40 Jahre war er mit Hannover verbunden, lieferte entscheidende Beiträge auf allen Gebieten der Wissenschaft seiner Zeit. Heute sollen seine Universalität und Ausstrahlung Ansporn und Verpflichtung für die Leibniz Universität sein. So zählt neben der exzellenten Lehre und Forschung, der Interdisziplinarität und Internationalität vor allem auch die Universität als Gemeinschaft, die nach wissenschaftlicher Erkenntnis strebt. Dabei hat es sich die Universität zum Ziel gesetzt, nach verantwortungsbewussten und nachhaltigen Lösungen zu suchen.

In diesem Sinne prägt Leibniz die Wissenschaft und Forschung bis heute. In seinem wissenschaftlichen Tiefgang und seiner internationalen Vernetzung ist er Vorbild für die Angehörigen der Leibniz Universität. „Mit unserem im Jahr 2020 verabschiedeten neuen Motto ‚Global denken, interdisziplinär forschen: Leibniz leben!‘ schaffen wir die Möglichkeit der starken Identifikation nach innen und klarer Wertmaßstäbe nach außen“, sagt Prof. Dr. Volker Epping, Präsident der Leibniz Universität Hannover. „Leibniz steht als Namenspatron unserer Universität vorbildhaft für die Werte, die wir in unserem Leitbild abbilden, beispielsweise für Weltoffenheit, wissenschaftliche Neugierde, konstruktiven Diskurs und Innovation. Darüber hinaus für die starke Interdisziplinarität und das Wissen darum, dass wissenschaftliche Fragestellungen zumeist nur durch das Zusammenwirken vieler Disziplinen zu lösen sind.“

Breit gefächert über fünf Forschungsschwerpunkte

Deutlich wird dieser Grundgedanke etwa in dem breiten Fächerspektrum der Universität mit fünf Forschungsschwerpunkten: Quantenoptik und Gravitationsphysik, optische Technologien, Biomedizinforschung und -technik, Produktionstechnik und Wissenschaftsreflexion.

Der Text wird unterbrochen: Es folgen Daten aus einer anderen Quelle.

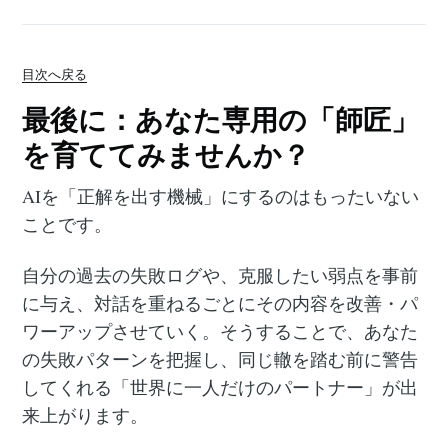
目次へ戻る
最後に：あなた専用の「師匠」
を育ててみませんか？
AIを「正解を出す機械」にするのはもったいない
ことです。
自分の過去の失敗ログや、克服したい弱点を事前
に与え、対話を重ねるごとにその内容を改善・パ
ワーアップさせていく。そうすることで、あなた
の失敗パターンを把握し、同じ轍を踏む前に警告
してくれる「世界に一人だけのパートナー」が出
来上がります。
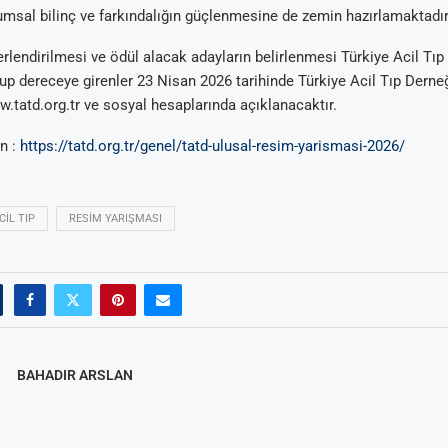
umsal bilinç ve farkındalığın güçlenmesine de zemin hazırlamaktadır
rlendirilmesi ve ödül alacak adayların belirlenmesi Türkiye Acil Tıp
olup dereceye girenler 23 Nisan 2026 tarihinde Türkiye Acil Tıp Dern
ww.tatd.org.tr ve sosyal hesaplarında açıklanacaktır.
in :
https://tatd.org.tr/genel/tatd-ulusal-resim-yarismasi-2026/
CIL TIP
RESIM YARIŞMASI
BAHADIR ARSLAN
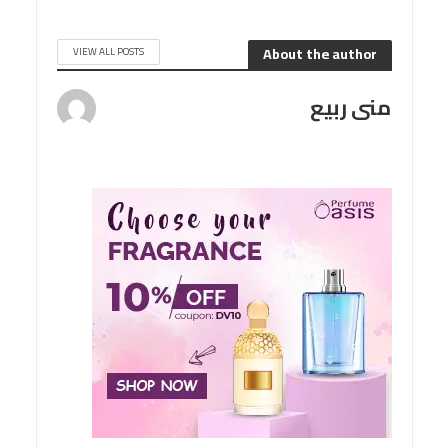
About the author
VIEW ALL POSTS
منى ربيع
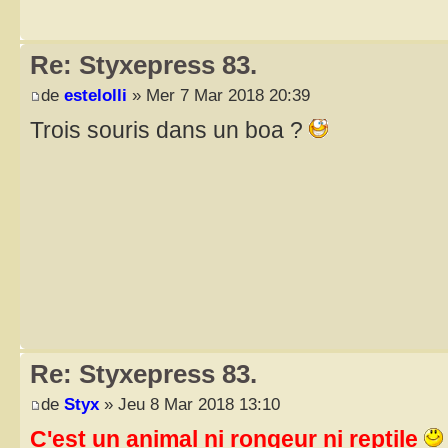
Re: Styxepress 83.
de
estelolli
» Mer 7 Mar 2018 20:39
Trois souris dans un boa ?
Re: Styxepress 83.
de
Styx
» Jeu 8 Mar 2018 13:10
C'est un animal ni rongeur ni reptile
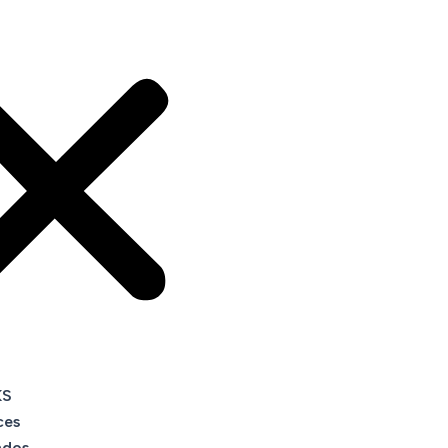
KS
ces
ados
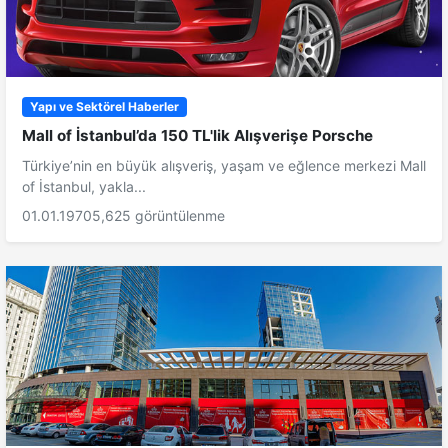
Yapı ve Sektörel Haberler
Mall of İstanbul’da 150 TL'lik Alışverişe Porsche
Türkiye’nin en büyük alışveriş, yaşam ve eğlence merkezi Mall
of İstanbul, yakla...
01.01.1970
5,625 görüntülenme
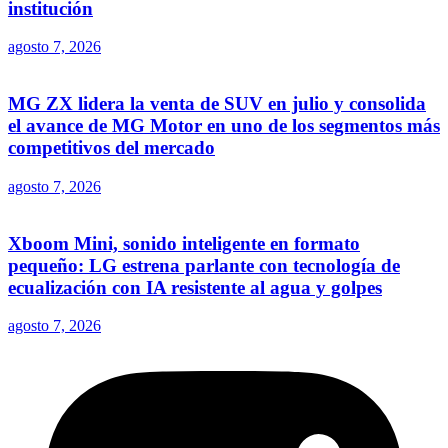
institución
agosto 7, 2026
MG ZX lidera la venta de SUV en julio y consolida
el avance de MG Motor en uno de los segmentos más
competitivos del mercado
agosto 7, 2026
Xboom Mini, sonido inteligente en formato
pequeño: LG estrena parlante con tecnología de
ecualización con IA resistente al agua y golpes
agosto 7, 2026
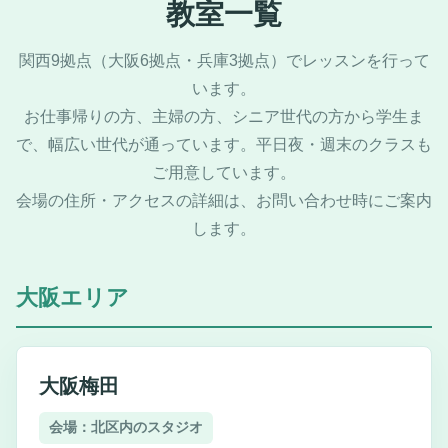
教室一覧
関西9拠点（大阪6拠点・兵庫3拠点）でレッスンを行って
います。
お仕事帰りの方、主婦の方、シニア世代の方から学生ま
で、幅広い世代が通っています。平日夜・週末のクラスも
ご用意しています。
会場の住所・アクセスの詳細は、お問い合わせ時にご案内
します。
大阪エリア
大阪梅田
会場：北区内のスタジオ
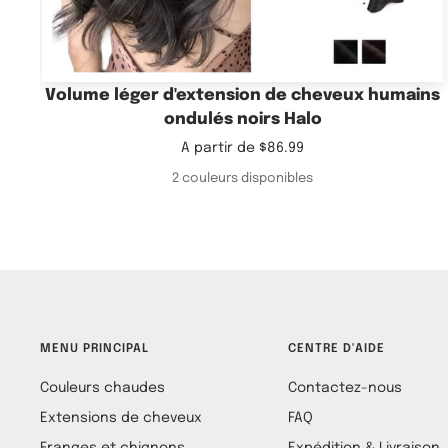
Volume léger d'extension de cheveux humains
ondulés noirs Halo
Prix
A partir de
$86.99
de
2 couleurs disponibles
vente
MENU PRINCIPAL
CENTRE D'AIDE
Couleurs chaudes
Contactez-nous
Extensions de cheveux
FAQ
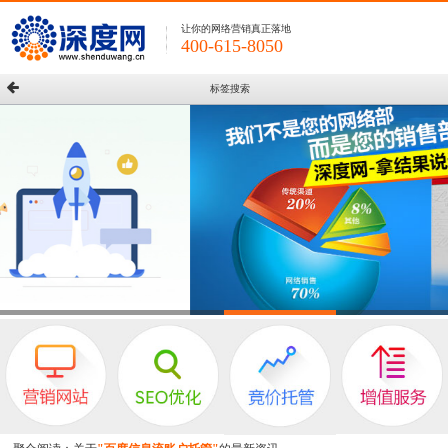
让你的网络营销真正落地
400-615-8050
标签搜索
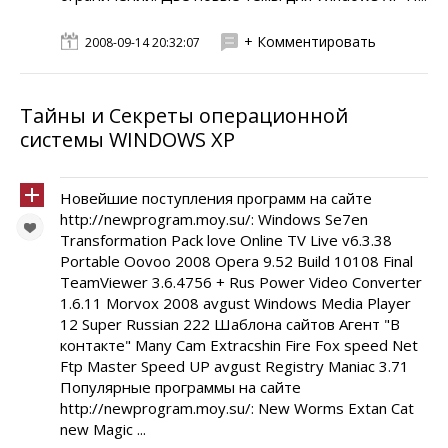
+ Комментировать
2008-09-14 20:32:07
Тайны и Секреты операционной
системы WINDOWS XP
Новейшие поступления программ на сайте
http://newprogram.moy.su/: Windows Se7en
Transformation Pack love Online TV Live v6.3.38
Portable Oovoo 2008 Opera 9.52 Build 10108 Final
TeamViewer 3.6.4756 + Rus Power Video Converter
1.6.11 Morvox 2008 avgust Windows Media Player
12 Super Russian 222 Шаблона сайтов Агент "В
контакте" Many Cam Extracshin Fire Fox speed Net
Ftp Master Speed UP avgust Registry Maniac 3.71
Популярные программы на сайте
http://newprogram.moy.su/: New Worms Extan Cat
new Magic ...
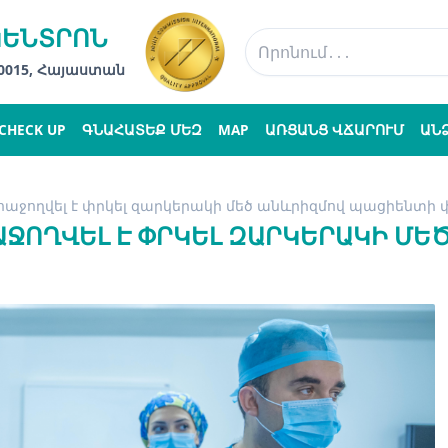
ԿԵՆՏՐՈՆ
 0015, Հայաստան
CHECK UP
ԳՆԱՀԱՏԵՔ ՄԵԶ
MAP
ԱՌՑԱՆՑ ՎՃԱՐՈՒՄ
ԱՆ
 հաջողվել է փրկել զարկերակի մեծ անևրիզմով պացիենտի
ԱՋՈՂՎԵԼ Է ՓՐԿԵԼ ԶԱՐԿԵՐԱԿԻ ՄԵԾ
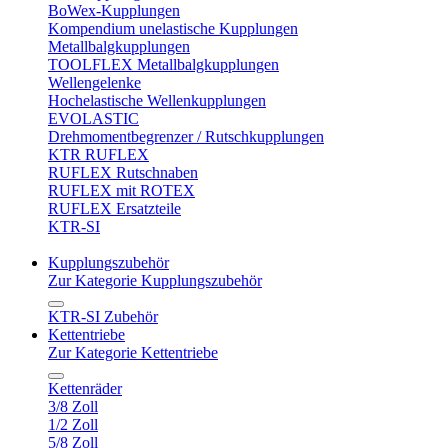
BoWex-Kupplungen
Kompendium unelastische Kupplungen
Metallbalgkupplungen
TOOLFLEX Metallbalgkupplungen
Wellengelenke
Hochelastische Wellenkupplungen
EVOLASTIC
Drehmomentbegrenzer / Rutschkupplungen
KTR RUFLEX
RUFLEX Rutschnaben
RUFLEX mit ROTEX
RUFLEX Ersatzteile
KTR-SI
Kupplungszubehör
Zur Kategorie Kupplungszubehör
KTR-SI Zubehör
Kettentriebe
Zur Kategorie Kettentriebe
Kettenräder
3/8 Zoll
1/2 Zoll
5/8 Zoll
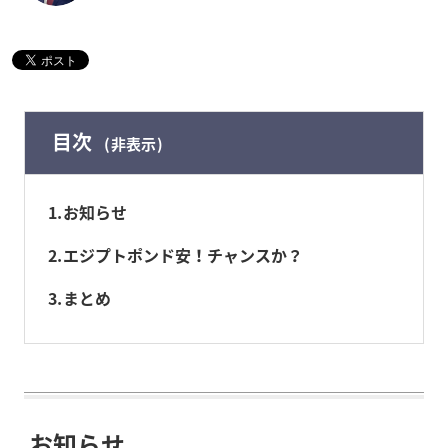
目次
非表示
1
お知らせ
2
エジプトポンド安！チャンスか？
3
まとめ
お知らせ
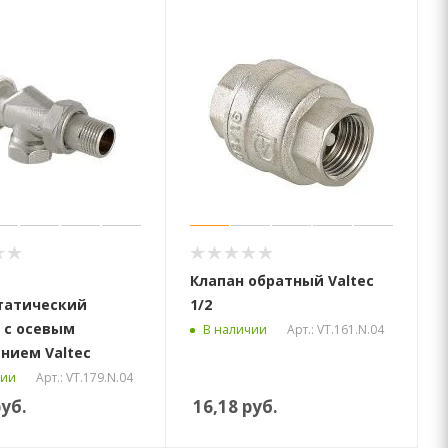
Клапан обратный Valtec
татический
1/2
 с осевым
Арт.: VT.161.N.04
В наличии
нием Valtec
Арт.: VT.179.N.04
чии
уб.
16,18
руб.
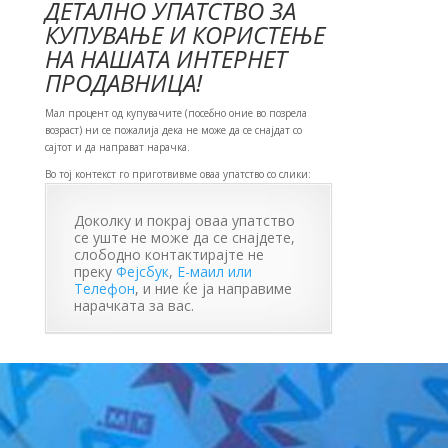
ДЕТАЛНО УПАТСТВО ЗА
КУПУВАЊЕ И КОРИСТЕЊЕ
НА НАШАТА ИНТЕРНЕТ
ПРОДАВНИЦА!
Мал процент од купувачите (посебно оние во позрела
возраст) ни се пожалија дека не може да се снајдат со
сајтот и да направат нарачка.
Во тој контекст го приготвивме оваа упатство со слики:
Доколку и покрај оваа упатство
се уште не може да се снајдете,
слободно контактирајте не
преку
Фејсбук
,
Е-маил или
Телефон
, и ние ќе ја направиме
нарачката за вас.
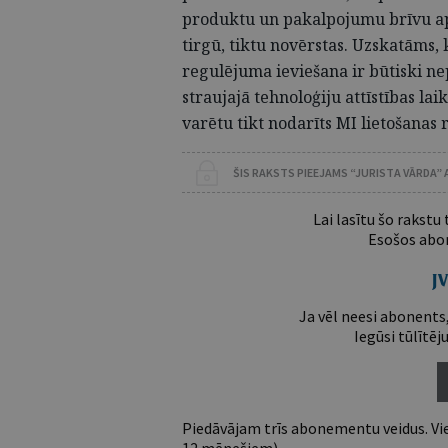
produktu un pakalpojumu brīvu apr
tirgū, tiktu novērstas. Uzskatāms, 
regulējuma ieviešana ir būtiski ne
straujajā tehnoloģiju attīstības la
varētu tikt nodarīts MI lietošanas 
ŠIS RAKSTS PIEEJAMS “JURISTA VĀRDA”
Lai lasītu šo rakstu
Esošos abon
Ja vēl neesi abonents,
Iegūsi tūlītēj
Piedāvājam trīs abonementu veidus. Vie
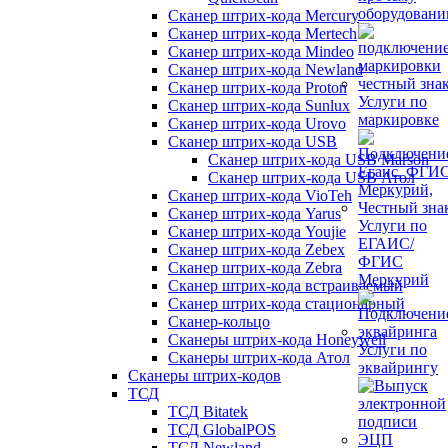
оборудован
Сканер штрих-кода Mercury
Сканер штрих-кода Mertech
Сканер штрих-кода Mindeo
Сканер штрих-кода Newland
Сканер штрих-кода Proton
Услуги по
Сканер штрих-кода Sunlux
маркировке
Сканер штрих-кода Urovo
Сканер штрих-кода USB
Сканер штрих-кода USB Marson
Сканер штрих-кода USB Атол
Сканер штрих-кода VioTeh
Сканер штрих-кода Yarus
Услуги по
Сканер штрих-кода Youjie
ЕГАИС/
Сканер штрих-кода Zebex
ФГИС
Сканер штрих-кода Zebra
Меркурий
Сканер штрих-кода встраиваемый
Сканер штрих-кода стационарный
Сканер-кольцо
Сканеры штрих-кода Honeywell
Услуги по
Сканеры штрих-кода Атол
эквайрингу
Сканеры штрих-кодов
ТСД
ТСД Bitatek
ТСД GlobalPOS
ТСД Newland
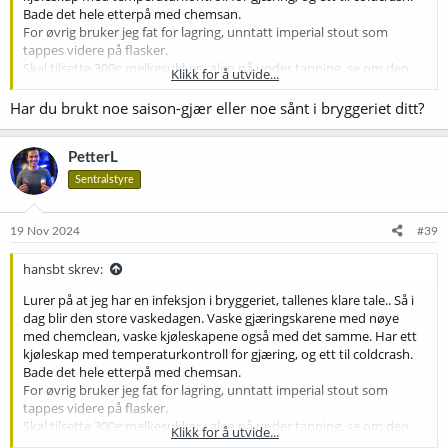
Bade det hele etterpå med chemsan.
For øvrig bruker jeg fat for lagring, unntatt imperial stout som
tappes videre på flasker.
Skal tilsette 300g melkesukker i alen nå under tapping, se om den
Klikk for å utvide...
kan reddes.
Har du brukt noe saison-gjær eller noe sånt i bryggeriet ditt?
PetterL
Sentralstyre
19 Nov 2024
#39
hansbt skrev:
Lurer på at jeg har en infeksjon i bryggeriet, tallenes klare tale.. Så i
dag blir den store vaskedagen. Vaske gjæringskarene med nøye
med chemclean, vaske kjøleskapene også med det samme. Har ett
kjøleskap med temperaturkontroll for gjæring, og ett til coldcrash.
Bade det hele etterpå med chemsan.
For øvrig bruker jeg fat for lagring, unntatt imperial stout som
tappes videre på flasker.
Skal tilsette 300g melkesukker i alen nå under tapping, se om den
Klikk for å utvide...
kan reddes.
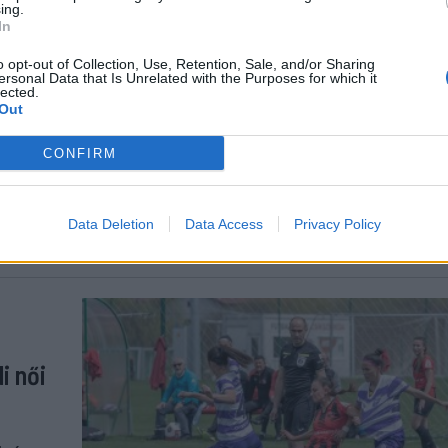
ing.
SE női
In
o opt-out of Collection, Use, Retention, Sale, and/or Sharing
ersonal Data that Is Unrelated with the Purposes for which it
lected.
nság
Out
eli
CONFIRM
zülés
n be
Data Deletion
Data Access
Privacy Policy
i női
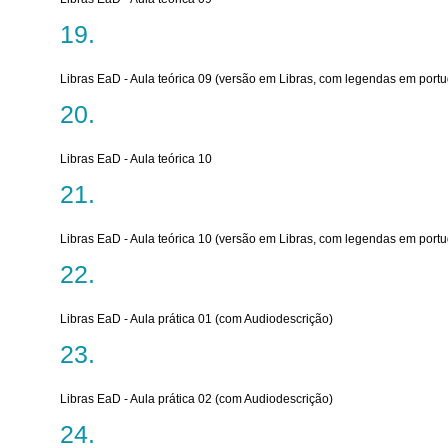
Libras EaD - Aula teórica 09 (versão em Libras, com legendas em port
Libras EaD - Aula teórica 10
Libras EaD - Aula teórica 10 (versão em Libras, com legendas em port
Libras EaD - Aula prática 01 (com Audiodescrição)
Libras EaD - Aula prática 02 (com Audiodescrição)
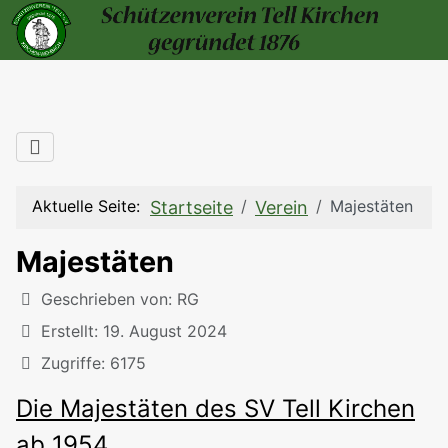
Aktuelle Seite:
Majestäten
Startseite
Verein
Majestäten
Details
Geschrieben von:
RG
Erstellt: 19. August 2024
Zugriffe: 6175
Die Majestäten des SV Tell Kirchen
ab 1954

Quantenoptik und Gravitationsphysik beschäftigen sich vor allem mit Präzisionsmessung von Raum und Zeit, Licht und Materie. Dabei haben die Forschenden einen wesentlichen Beitrag zum Nachweis der Gravitationswellen geleistet.

Bei den optischen Technologien geht es um Technologien wie zum Beispiel Kameras, Displays oder optische Sensoren, die etwa beim autonomen Fahren, in der Landwirtschaft und in der Medizintechnik eingesetzt werden.

Im Mittelpunkt der Biomedizinforschung und -technik stehen die Lösungen für Antibiotikaresistenzen, Zivilisationskrankheiten sowie die alternde Gesellschaft. Eine große Rolle spielen die Wirkstoffforschung und die Entwicklung von individualisierten Implantaten.

Beim Schwerpunkt Produktionstechnik wird die Produktion der Zukunft thematisiert. Sie soll vernetzt, smart und ressourcenschonend sein. Eine Bündelung erfolgt am Produktionstechnischen Zentrum (PZH) in Garbsen.

Nicht zuletzt ist die Wissenschaftsreflexion ein wichtiges Thema an der Leibniz Universität Hannover. Denn Wissenschaft ist die Grundlage zur Bewältigung von globalen Herausforderungen wie Klimawandel, Welternährung, Gesundheitsentwicklung.